He was gone, and Lockwood and Lucy were alone in the dim kitchen.

All of a sudden, the silence that stretched between them seemed endless, seemed all-encompassing. It was a bow, strung taught, held by hands too cramped to release it.

It was the first time they were alone, without George, ever since arriving home.

And even though they were both awfully tired and there was certainly an appropriate amount of distance between them, Lucy couldn't help but glance down at his lips, over and over again. Marvel at how soft they looked, how wonderfully alive.

Lockwood cleared his throat all too soon, and, with that, made time move again. "I suppose you'll want to head up, too? George is right, you know. Your head needs sleep. And it is late."

Lucy looked at the clock, which she was happy to see was still functioning perfectly. It was late, indeed. And yet, she knew she would not be able to sleep. Not when she knew what would await her. Not when she feared the waves would be back.

Not when she still felt horribly, terrifyingly worried about waking up right outside of Lockwood's door, sharp scissors in her hand, his death in her dreams.

"No," she therefore said, trying to make a heavy thing sound light. "Still too... wired up from that whole business. But what about you?" she immediately added, concern cracking her voice. "You should still try to get a few hours. You look like you haven't slept in a lifetime."

Lockwood huffed out a laugh. "I'll try not to take that to heart, then. But, no. I gave up on sleep for tonight a long time ago," he said, and there was something wistful in his voice. Lucy had no chance of grasping it before he'd already risen out of his seat.

"Alright, since neither of us seems keen on sleeping, what do you think about tea? I could make us both a cup, and we could settle down in the library. A bit more comfortable than the kitchen."

Lucy laughed at that. "You just want to read through your gossip magazines, don't you?"

Lockwood brought a hand to his chest as if deeply shocked, and Lucy had to will everything within herself to not see blood seeping out beneath his fingers.

"How'd you know about that?" He asked her with humour, and she blinked the scissors and the crimson water away.

"Oh, George told me. You really thought he'd keep something as good as that to himself?"

"What I think is that I need to have a word with my employee about spreading such mean-spirited rumours," he said with false seriousness, preparing the kettle just like Lucy had done only about an hour ago.

"So it's not true?"

"I didn't say that," he answered, his smile growing sheepish as he turned to throw her a quick glance. "I do love those magazines. I know they're nothing but rumours, too, but they're entertaining enough. And there's usually at least a grain of truth to be found in them."

Lucy mockingly gasped. "And now you haven't caught up with them in a whole week!"

"A week and a half, actually. I've counted the days." Then, he was apparently unable to take himself seriously any longer. He laughed, and Lucy knew that she was utterly gone for him. "I'm just kidding, Luce. It's not that bad yet. But they are rather fun, once you get into them."

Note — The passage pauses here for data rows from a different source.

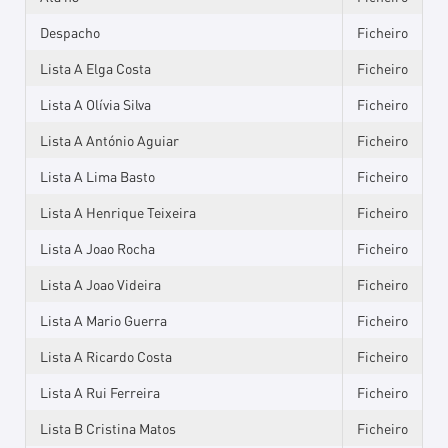
Despacho
Ficheiro
Lista A Elga Costa
Ficheiro
Lista A Olívia Silva
Ficheiro
Lista A António Aguiar
Ficheiro
Lista A Lima Basto
Ficheiro
Lista A Henrique Teixeira
Ficheiro
Lista A Joao Rocha
Ficheiro
Lista A Joao Videira
Ficheiro
Lista A Mario Guerra
Ficheiro
Lista A Ricardo Costa
Ficheiro
Lista A Rui Ferreira
Ficheiro
Lista B Cristina Matos
Ficheiro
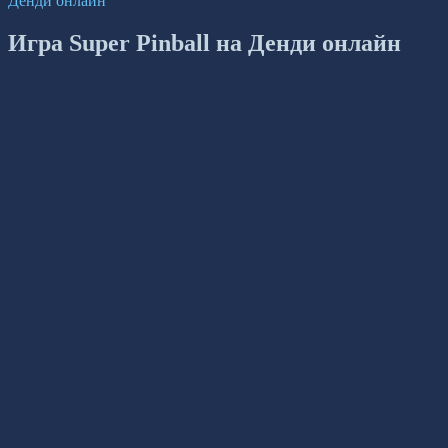
Денди онлайн
Игра Super Pinball на Денди онлайн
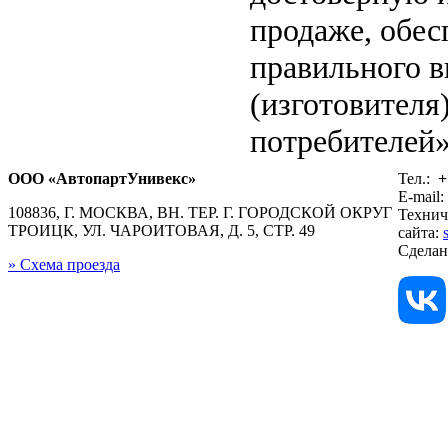
продаже, обе
правильного в
(изготовителя
потребителей»
ООО «АвтопартУнивекс»
Тел.:
+
E-mail:
108836, Г. МОСКВА, ВН. ТЕР. Г. ГОРОДСКОЙ ОКРУГ
Технич
ТРОИЦК, УЛ. ЧАРОИТОВАЯ, Д. 5, СТР. 49
сайта:
Сдела
» Схема проезда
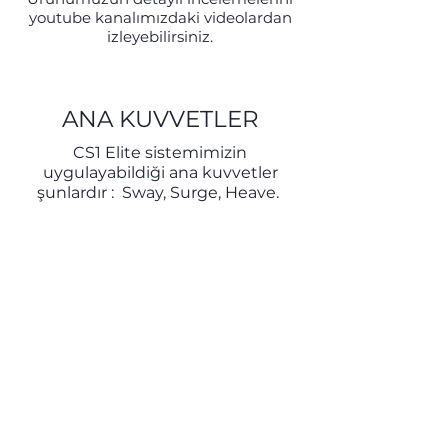
youtube kanalımızdaki videolardan
izleyebilirsiniz.
ANA KUVVETLER
CS1 Elite sistemimizin
uygulayabildiği ana kuvvetler
şunlardır : Sway, Surge, Heave.
تمايل
تشكلت أفقيًا في منحنيات G.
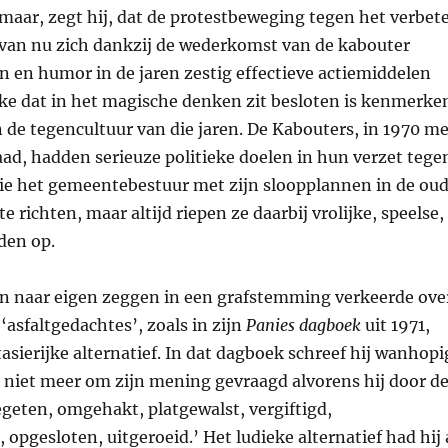
maar, zegt hij, dat de protestbeweging tegen het verbet
van nu zich dankzij de wederkomst van de kabouter
n en humor in de jaren zestig effectieve actiemiddelen
eke dat in het magische denken zit besloten is kenmerke
 de tegencultuur van die jaren. De Kabouters, in 1970 me
 raad, hadden serieuze politieke doelen in hun verzet tege
ie het gemeentebestuur met zijn sloopplannen in de ou
e richten, maar altijd riepen ze daarbij vrolijke, speelse,
den op.
ijn naar eigen zeggen in een grafstemming verkeerde ove
asfaltgedachtes’, zoals in zijn
Panies dagboek
uit 1971,
tasierijke alternatief. In dat dagboek schreef hij wanhopi
 niet meer om zijn mening gevraagd alvorens hij door d
eten, omgehakt, platgewalst, vergiftigd,
opgesloten, uitgeroeid.’ Het ludieke alternatief had hij 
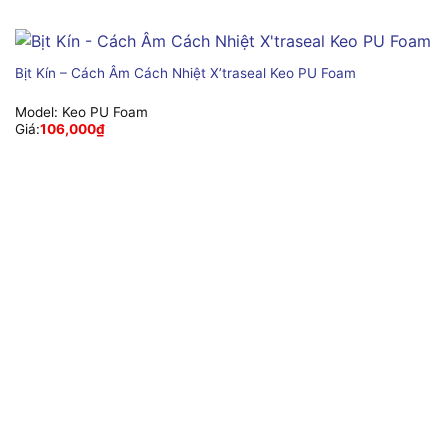
Bịt Kín – Cách Âm Cách Nhiệt X’traseal Keo PU Foam
Model:
Keo PU Foam
Giá:
106,000
₫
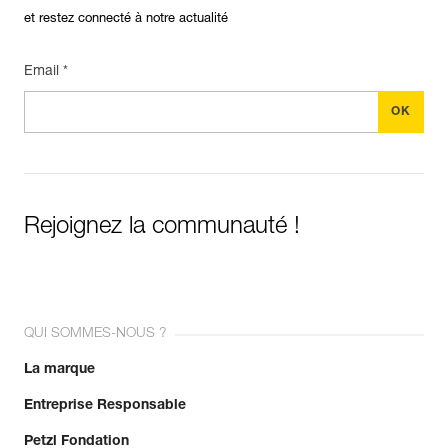
et restez connecté à notre actualité
Email *
Rejoignez la communauté !
QUI SOMMES-NOUS ?
La marque
Entreprise Responsable
Petzl Fondation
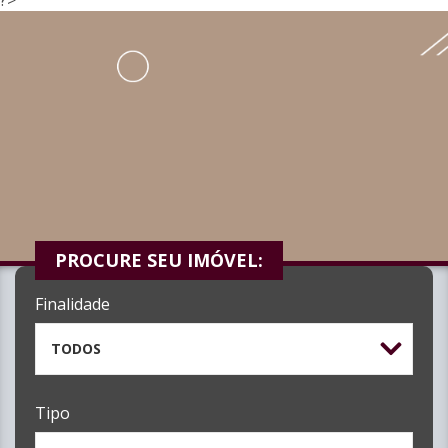
PROCURE SEU IMÓVEL:
Finalidade
TODOS
Tipo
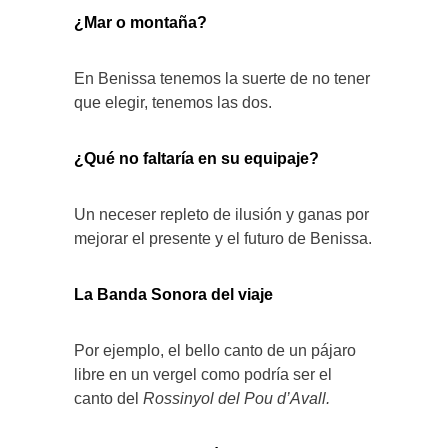
¿Mar o montaña?
En Benissa tenemos la suerte de no tener
que elegir, tenemos las dos.
¿Qué no faltaría en su equipaje?
Un neceser repleto de ilusión y ganas por
mejorar el presente y el futuro de Benissa.
La Banda Sonora del viaje
Por ejemplo, el bello canto de un pájaro
libre en un vergel como podría ser el
canto del
Rossinyol del Pou d’Avall.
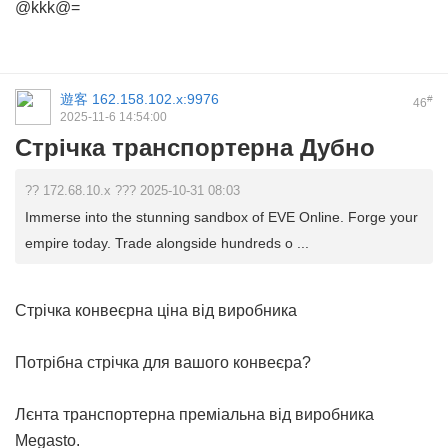
@kkk@=
遊客
162.158.102.x:9976
#
46
2025-11-6 14:54:00
Стрічка транспортерна Дубно
?? 172.68.10.x ??? 2025-10-31 08:03
Immerse into the stunning sandbox of EVE Online. Forge your
empire today. Trade alongside hundreds o ...
Стрічка конвеєрна ціна від виробника
Потрібна стрічка для вашого конвеєра?
Лєнта транспортерна
преміальна від виробника
Megasto.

Lucy watched him for a minute with his back turned towards her. She watched how he made tea for them, how he handled even her cup as if he didn't need to stop for a single second to think about how she liked to take hers.

He looked as if he'd made tea for her a thousand times before, which she supposed he had.

Filled with the sudden urge to know just as much about him as he knew about her, the urge to be able to make him tea, too, she watched attentively how he prepared his own cup.

"You want to be in them someday, don't you?" Lucy asked, thoughts lingering. "In the papers, I mean. In gossip magazines."

Lockwood turned towards her once more, seemingly surprised at her question. "I mean, yeah, I think I'd like that. I've always wanted to be known, to be recognised. I've always wanted for this agency to make it big."

"Your parents were admired researchers," Lucy connected the dots.

Lockwood froze for only a second before he gave her a tight smile. "Yeah. Yeah, I suppose that plays into it a bit. I suppose I've always tried to take after them. Make them proud, wherever they are."

Even if she hadn't doubted it before, Lucy knew then that not letting Lockwood go to prison had been the right call. Not letting the whole of London call him a murderer had been the right call. They could prevent whatever was to come, she was sure of it. She and George could stick right by him, never leave his side, never leave a window open during which he could be framed.

But had she let Barnes take him in? She wouldn't have been able to prevent those headlines.

"I think they would be," Lucy said now, eyes never leaving his. "Proud," she clarified. "I think they would be very proud of you."

The kettle whistled, the moment broke, and Lockwood shook his head, shook the tension away. "Well, I suppose I'll only find out about that much later, if even then. And we've still got to make it big."

"They would be proud now, too," Lucy insisted, feeling that he wanted to shut that topic down, but needing to get this one point across to him. "They should be. You're wonderful."

He didn't look at her, but she could see him freeze up clear as day, could hear him curse as he spilled hot water on the countertop. She could see the blush creeping over his neck.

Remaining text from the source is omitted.